BY LIZA MITCHELL
When history repeats itself, it often casts the shadow of its former self in the light of the newer generation. Chicago is one of those rare productions that maintains an aesthetic that is true to its original period yet accessible to modern audiences. Its ability to transcend time and trends earned Chicago the distinction as the longest running musical on Broadway.
The FSCJ Artist Broadway Series presents Chicago May 17-20 at the Times-Union Center for the Performing Arts (www.artistseriesjax.org). Set in the legendary city during the roaring “jazz hot” 20s, Chicago tells the story of two rival vaudevillian murderesses locked up in Cook County Jail. Nightclub star Velma Kelly is serving time for killing her husband and sister after finding the two in bed together while chorus girl Roxie Hart murdered the lover she’d been cheating with behind her husband’s back.
In a bid for freedom, Velma enlists the help of prison matron Mama Morton and slick lawyer Billy Flynn, who turns her incarceration into a media frenzy that Velma hopes will pave the way for a showbiz comeback. Roxie shows up and upstages Velma, stealing her 15 minutes of fame and forcing both women to fight even harder for what they want.
“Velma finds herself in this situation with this other woman who comes in and steals her limelight. She uses her showbiz ways to try and manipulate Roxie to come on board, like ‘hey, you and I can do something together. I need you just as much as you need me’,” says Terra MacLeod, who plays the role of Velma Kelly.
MacLeod has been a part of the Chicago story for over 15 years. Born and raised in Montreal, Quebec, she performed with Les Grands Ballets Canadiens and studied in NYC at The American Musical and Dramatic Academy in Manhattan. She auditioned at a 2003 casting call for the French production of Chicago, earning the role of Kelly.
MacLeod returned to Montreal to star in the world French premiere of Chicago with the Just for Laughs Festival. With the success of the Montreal run, Chicago was brought to Paris at the Casino De Paris where it ran for six months and was nominated for the prestigious Moliere Award. In the summer of 2004, MacLeod made her Broadway debut with Chicago and has since performed as Velma Kelly all over the world with the current international touring company.
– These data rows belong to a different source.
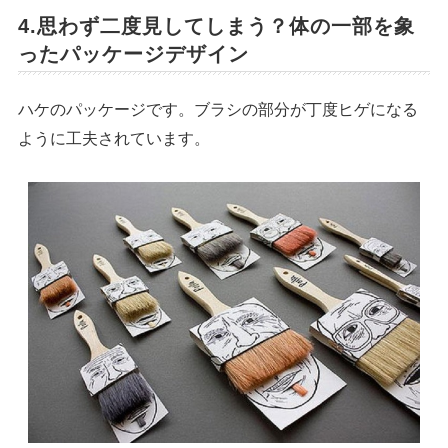
4.思わず二度見してしまう？体の一部を象
ったパッケージデザイン
ハケのパッケージです。ブラシの部分が丁度ヒゲになる
ように工夫されています。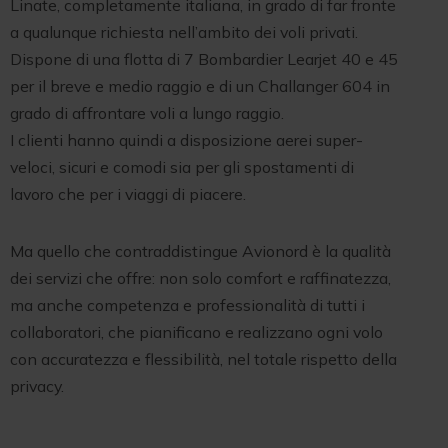
Linate, completamente italiana, in grado di far fronte
a qualunque richiesta nell’ambito dei voli privati.
Dispone di una flotta di 7 Bombardier Learjet 40 e 45
per il breve e medio raggio e di un Challanger 604 in
grado di affrontare voli a lungo raggio.
I clienti hanno quindi a disposizione aerei super-
veloci, sicuri e comodi sia per gli spostamenti di
lavoro che per i viaggi di piacere.
Ma quello che contraddistingue Avionord è la qualità
dei servizi che offre: non solo comfort e raffinatezza,
ma anche competenza e professionalità di tutti i
collaboratori, che pianificano e realizzano ogni volo
con accuratezza e flessibilità, nel totale rispetto della
privacy.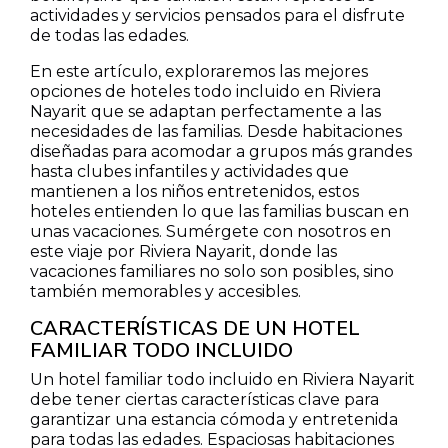
actividades y servicios pensados para el disfrute
de todas las edades.
En este artículo, exploraremos las mejores
opciones de hoteles todo incluido en Riviera
Nayarit que se adaptan perfectamente a las
necesidades de las familias. Desde habitaciones
diseñadas para acomodar a grupos más grandes
hasta clubes infantiles y actividades que
mantienen a los niños entretenidos, estos
hoteles entienden lo que las familias buscan en
unas vacaciones. Sumérgete con nosotros en
este viaje por Riviera Nayarit, donde las
vacaciones familiares no solo son posibles, sino
también memorables y accesibles.
CARACTERÍSTICAS DE UN HOTEL
FAMILIAR TODO INCLUIDO
Un hotel familiar todo incluido en Riviera Nayarit
debe tener ciertas características clave para
garantizar una estancia cómoda y entretenida
para todas las edades. Espaciosas habitaciones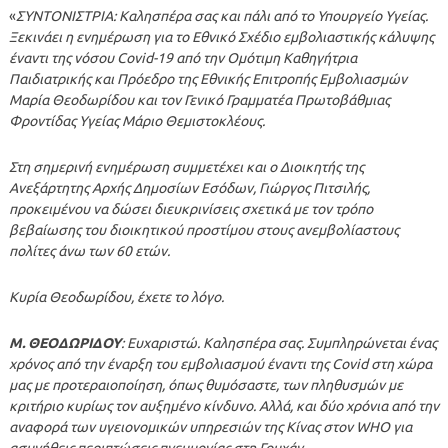
«
ΣΥΝΤΟΝΙΣΤΡΙΑ: Καλησπέρα σας και πάλι από το Υπουργείο Υγείας.
Ξεκινάει η ενημέρωση για το Εθνικό Σχέδιο εμβολιαστικής κάλυψης
έναντι της νόσου Covid-19 από την Ομότιμη Καθηγήτρια
Παιδιατρικής και Πρόεδρο της Εθνικής Επιτροπής Εμβολιασμών
Μαρία Θεοδωρίδου και τον Γενικό Γραμματέα Πρωτοβάθμιας
Φροντίδας Υγείας Μάριο Θεμιστοκλέους.
Στη σημερινή ενημέρωση συμμετέχει και ο Διοικητής της
Ανεξάρτητης Αρχής Δημοσίων Εσόδων, Γιώργος Πιτσιλής,
προκειμένου να δώσει διευκρινίσεις σχετικά με τον τρόπο
βεβαίωσης του διοικητικού προστίμου στους ανεμβολίαστους
πολίτες άνω των 60 ετών.
Κυρία Θεοδωρίδου, έχετε το λόγο.
Μ. ΘΕΟΔΩΡΙΔΟΥ
: Ευχαριστώ. Καλησπέρα σας. Συμπληρώνεται ένας
χρόνος από την έναρξη του εμβολιασμού έναντι της Covid στη χώρα
μας με προτεραιοποίηση, όπως θυμόσαστε, των πληθυσμών με
κριτήριο κυρίως τον αυξημένο κίνδυνο. Αλλά, και δύο χρόνια από την
αναφορά των υγειονομικών υπηρεσιών της Κίνας στον WHO για
ασυνήθεις περιπτώσεις πνευμονίας στη Γουχάν.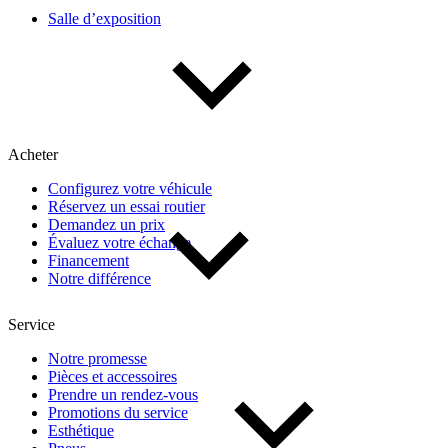
Salle d’exposition
Acheter
Configurez votre véhicule
Réservez un essai routier
Demandez un prix
Évaluez votre échange
Financement
Notre différence
Service
Notre promesse
Pièces et accessoires
Prendre un rendez-vous
Promotions du service
Esthétique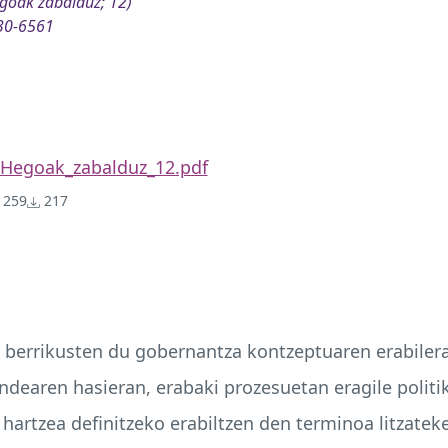
goak zabalduz; 12)
30-6561
Hegoak_zabalduz_12.pdf
259
217
ik berrikusten du gobernantza kontzeptuaren erabiler
ndearen hasieran, erabaki prozesuetan eragile politik
e hartzea definitzeko erabiltzen den terminoa litzatek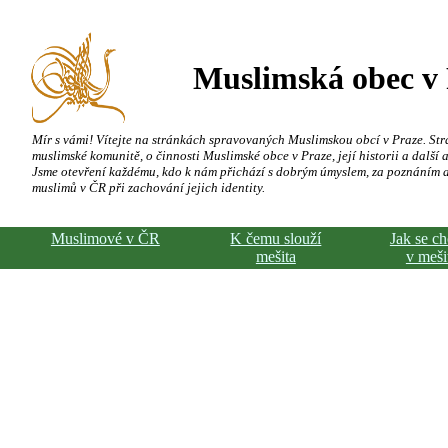
Muslimská obec v
Mír s vámi! Vítejte na stránkách spravovaných Muslimskou obcí v Praze. Str
muslimské komunitě, o činnosti Muslimské obce v Praze, její historii a další a
Jsme otevření každému, kdo k nám přichází s dobrým úmyslem, za poznáním 
muslimů v ČR při zachování jejich identity.
Muslimové v ČR
K čemu slouží
Jak se c
mešita
v meši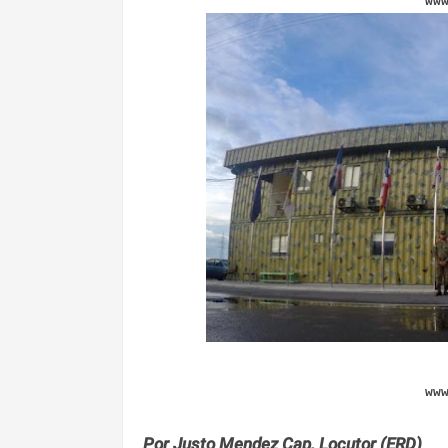
ww
ww
Por Justo Mendez Cap, Locutor (ERD)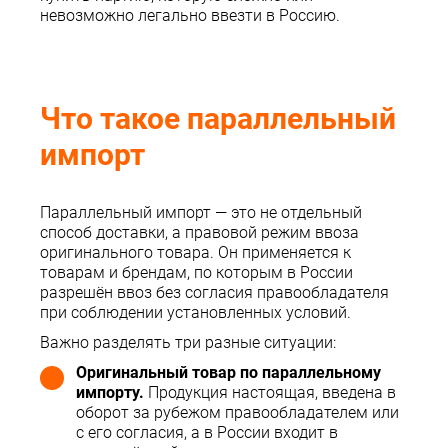
невозможно легально ввезти в Россию.
Что такое параллельный
импорт
Параллельный импорт — это не отдельный
способ доставки, а правовой режим ввоза
оригинального товара. Он применяется к
товарам и брендам, по которым в России
разрешён ввоз без согласия правообладателя
при соблюдении установленных условий.
Важно разделять три разные ситуации:
Оригинальный товар по параллельному
импорту.
Продукция настоящая, введена в
оборот за рубежом правообладателем или
с его согласия, а в России входит в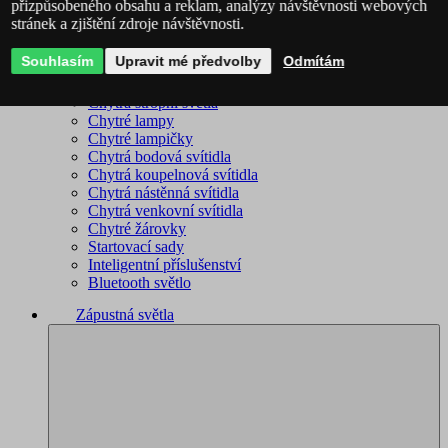
přizpůsobeného obsahu a reklam, analýzy návštěvnosti webových
stránek a zjištění zdroje návštěvnosti.
Philips Hue – kompletní sortiment
Immax NEO - kompletní sortiment
Souhlasím
Upravit mé předvolby
Odmítám
WiZ – kompletní sortiment
Chytré lustry
Chytrá stropní světla
Chytré lampy
Chytré lampičky
Chytrá bodová svítidla
Chytrá koupelnová svítidla
Chytrá nástěnná svítidla
Chytrá venkovní svítidla
Chytré žárovky
Startovací sady
Inteligentní příslušenství
Bluetooth světlo
Zápustná světla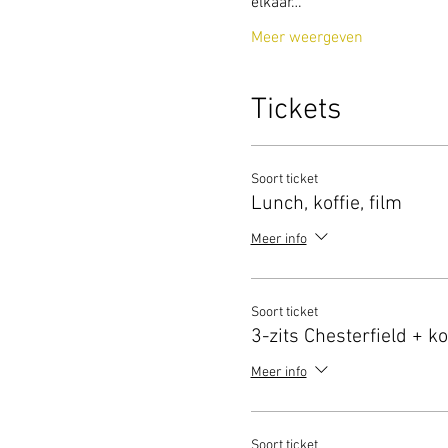
elkaar…
Meer weergeven
Tickets
Soort ticket
Lunch, koffie, film
Meer info
Soort ticket
3-zits Chesterfield + ko
Meer info
Soort ticket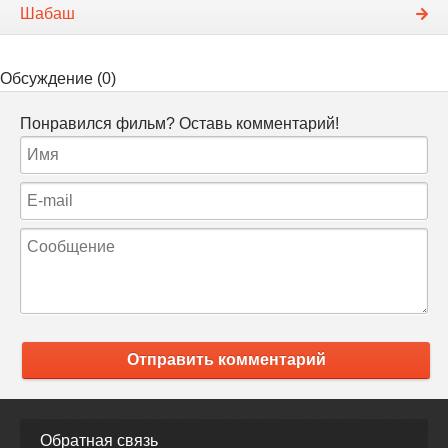
Шабаш
Обсуждение (0)
Понравился фильм? Оставь комментарий!
Отправить комментарий
Обратная связь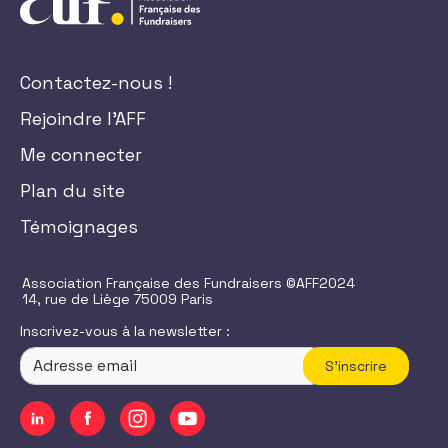
Contactez-nous !
Rejoindre l'AFF
Me connecter
Plan du site
Témoignages
Association Française des Fundraisers ©AFF2024
14, rue de Liège 75009 Paris
Inscrivez-vous à la newsletter :
S'inscrire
“It’s really a timeless piece. We get asked a lot about why we think it’s still relevant, and it really does translate all over the world with themes that people can relate to. And there is also the aspect of the choreography, the music and the history of the piece,” says MacLeod. “So many amazing artists have portrayed these roles. I’m grateful to be a part of this legacy and the history it represents. The songs are iconic, the choreographer is legendary and there’s something interconnected in that. There aren’t a lot of pieces that you can say that about. Chicago, to me, has an essence and an energy that just translates no matter where we are.”
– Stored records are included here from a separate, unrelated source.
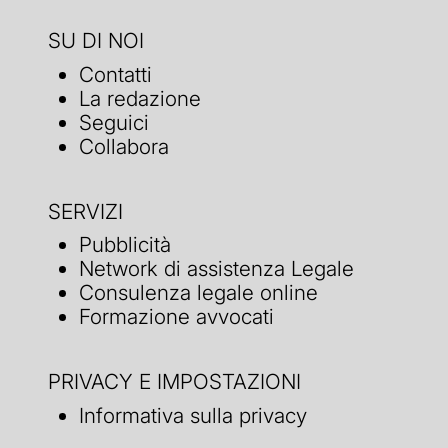
SU DI NOI
Contatti
La redazione
Seguici
Collabora
SERVIZI
Pubblicità
Network di assistenza Legale
Consulenza legale online
Formazione avvocati
PRIVACY E IMPOSTAZIONI
Informativa sulla privacy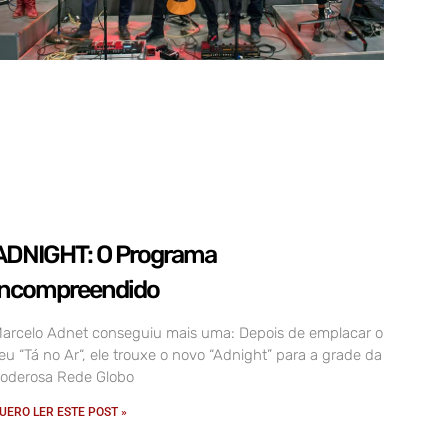
ADNIGHT: O Programa
incompreendido
arcelo Adnet conseguiu mais uma: Depois de emplacar o
eu “Tá no Ar“, ele trouxe o novo “Adnight” para a grade da
oderosa Rede Globo
UERO LER ESTE POST »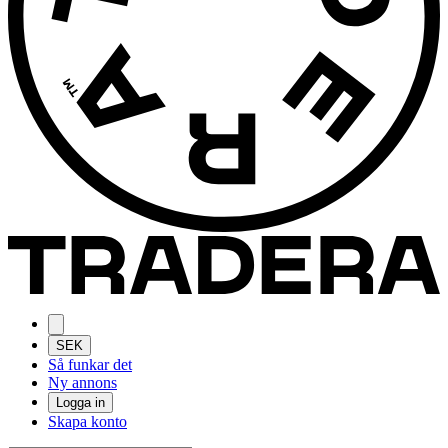
SEK
Så funkar det
Ny annons
Logga in
Skapa konto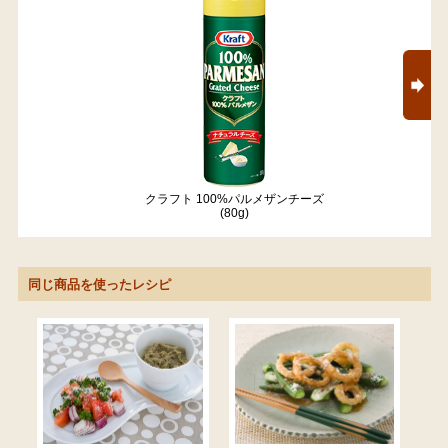
クラフト 100%パルメザンチーズ
(80g)
同じ商品を使ったレシピ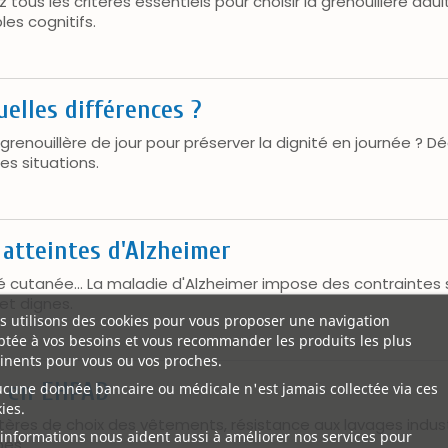
ez tous les critères essentiels pour choisir la grenouillère 
es cognitifs.
uelles différences ?
grenouillère de jour pour préserver la dignité en journée ? Dé
s situations.
atteintes d'Alzheimer
té cutanée... La maladie d'Alzheimer impose des contraintes s
et dignes.
 utilisons des cookies pour vous proposer une navigation
tée à vos besoins et vous recommander les produits les plus
inents pour vous ou vos proches.
e en EHPAD
ucune donnée bancaire ou médicale n'est jamais collectée via ces
ies.
critères de choix des vêtements, résistance aux lavages indu
informations nous aident aussi à améliorer nos services pour
pes.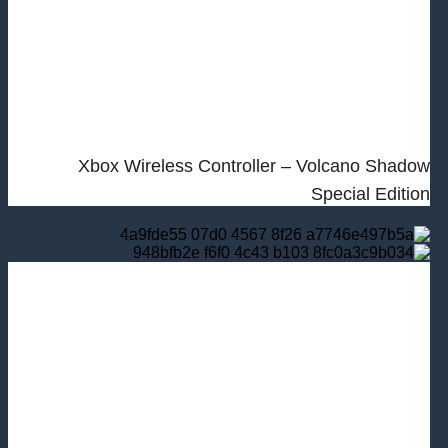
Xbox Wireless Controller – Volcano Shadow
Special Edition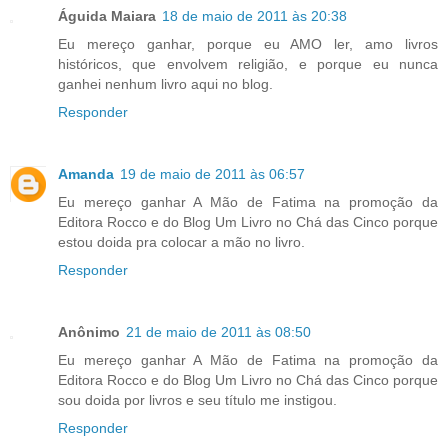
Águida Maiara
18 de maio de 2011 às 20:38
Eu mereço ganhar, porque eu AMO ler, amo livros
históricos, que envolvem religião, e porque eu nunca
ganhei nenhum livro aqui no blog.
Responder
Amanda
19 de maio de 2011 às 06:57
Eu mereço ganhar A Mão de Fatima na promoção da
Editora Rocco e do Blog Um Livro no Chá das Cinco porque
estou doida pra colocar a mão no livro.
Responder
Anônimo
21 de maio de 2011 às 08:50
Eu mereço ganhar A Mão de Fatima na promoção da
Editora Rocco e do Blog Um Livro no Chá das Cinco porque
sou doida por livros e seu título me instigou.
Responder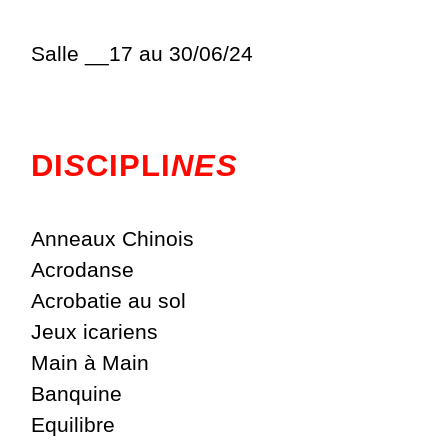
Salle __17 au 30/06/24
DI
S
CIPLI
NES
Anneaux Chinois
Acrodanse
Acrobatie au sol
Jeux icariens
Main à Main
Banquine
Equilibre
History is a valuable commodity to Chicago. The story is based on historical accounts of the murder trials of Belva Gaertner and Beulah Annan as reported by playwright Maurine Dallas Watkins in 1924 for the Chicago Tribune. For Macleod, it’s a uniquely gratifying experience to stage the piece now when there is so much momentum in women supporting other women.
“It’s very interesting to be doing this show at this time in the climate we’re facing. It’s very different than a few years ago,” she says. “You have these two women in a powerful position. They are murderesses, and I don’t want to glorify that. However, to recognize that even in their hardships they rise above and try to find value in what they are living. There is a lot of power in that. Whether it’s morally right or wrong, I let the audience decide.”
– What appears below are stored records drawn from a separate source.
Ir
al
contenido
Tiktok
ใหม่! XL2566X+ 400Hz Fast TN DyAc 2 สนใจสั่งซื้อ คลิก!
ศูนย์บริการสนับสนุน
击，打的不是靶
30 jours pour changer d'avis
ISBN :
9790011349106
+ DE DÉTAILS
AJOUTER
Velma and Roxie also understood the intrinsic value of manipulating the media for their own benefit. Performing Chicago in an era that manufactures celebrities through the social media machine, MacLeod often points to the parallels during talk backs with college students. Imagine a Kardashian murder trial in Prohibition era or Velma Kelly with a Go Fund Me account. It’s a different means to the same end.
“It’s no different than what their generation is facing. What’s making headlines? Who is doing what to get noticed? It’s all about branding,” says MacLeod. “We see that with YouTube, Instagram, Facebook, how many likes do I have? How many people recognize me? People are becoming overnight sensations based on the amount of attention they receive on social media. I think that’s why it speaks even more to an audience today.”
To play the part of a woman on trial for murder, MacLeod had to tap into her desperation to understand and convey her point of view in a way that audiences could relate to. The real Belva Gaertner was described as a possessive lover who threatened men if they left her or wronged her in some way. Yet both Belva and her theatrical counterpart Velma both manage to capture the heart of their audience who root for her in the face of her atrocious actions.
“She really does feel that she was wronged. Whether she blacked out and remembers or not, she blacked out. She has that alibi memorized down to a T. It’s not my job to judge her and have an opinion about her. It’s my job to tell the story and to honor the truth that character genuinely feels,” she says. “At the end of the day, she wants to get back to her life. Velma and Roxie do come to the realization that they are more powerful together than apart. And aren’t we all.”